The style of Moriyama was also part of this busy time in Japanese art. Today, much of the theatre, film, literature, art, and photography that came out of Japan seems radical because it was so different from what had come before. During the 1960s and 1970s, the American occupation and its mixed messages about democracy and control, peaceful coexistence, and the strong American presence in Asia during the Vietnam War had a big impact on Japanese art.
Moriyama and other radical artists wanted to break with the highly controlled Japanese society that had caused the war. They also wanted to show that Japan's pre-modern culture was still alive and well. So, the pictures Moriyama took of the U.S. Navy base in Yokosuka, which show the freedom he saw there, and the stray dog near the U.S. Air Force base in Misawa show both how exciting and raw modern life is.
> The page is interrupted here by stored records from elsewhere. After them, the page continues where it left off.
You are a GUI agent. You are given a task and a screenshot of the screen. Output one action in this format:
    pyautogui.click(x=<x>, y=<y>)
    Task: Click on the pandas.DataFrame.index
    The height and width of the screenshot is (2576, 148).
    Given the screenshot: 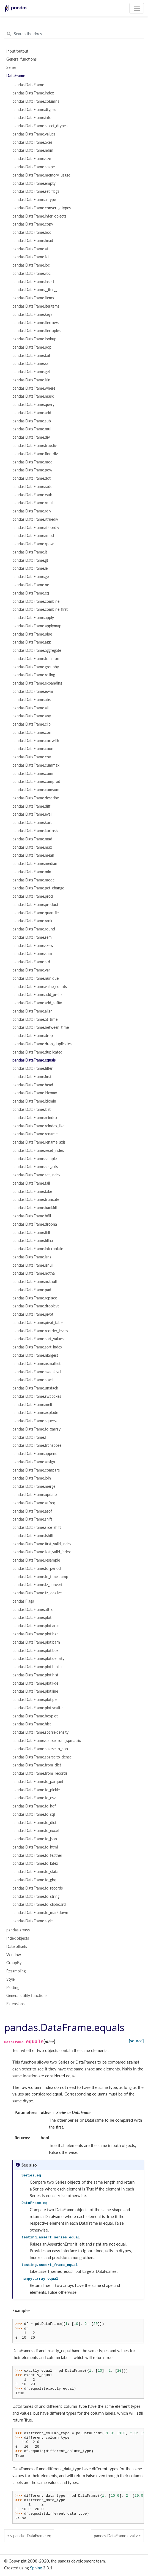 What is the action you would take?
    pyautogui.click(x=33, y=93)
In the early 1980s, his work moved away from the vagueness and graininess of his earlier photos and toward a darker, clearer vision, which can be seen in the Light and Shadow series.
Moriyama pushes the limits of photography and looks into places that scare us because they are dark and fuzzy. Moriyama takes great, gritty black-and-white photos that look at Japanese culture after World War II.
Stray Dog, his most famous picture from 1971, was clearly taken on the run, in the middle of a busy, busy street. The alert, wandering, and alone animal that is still mysterious at the end is a powerful symbol of the vital outsider. It shows how Moriyama was an outsider in his own culture who was aware of what was going on.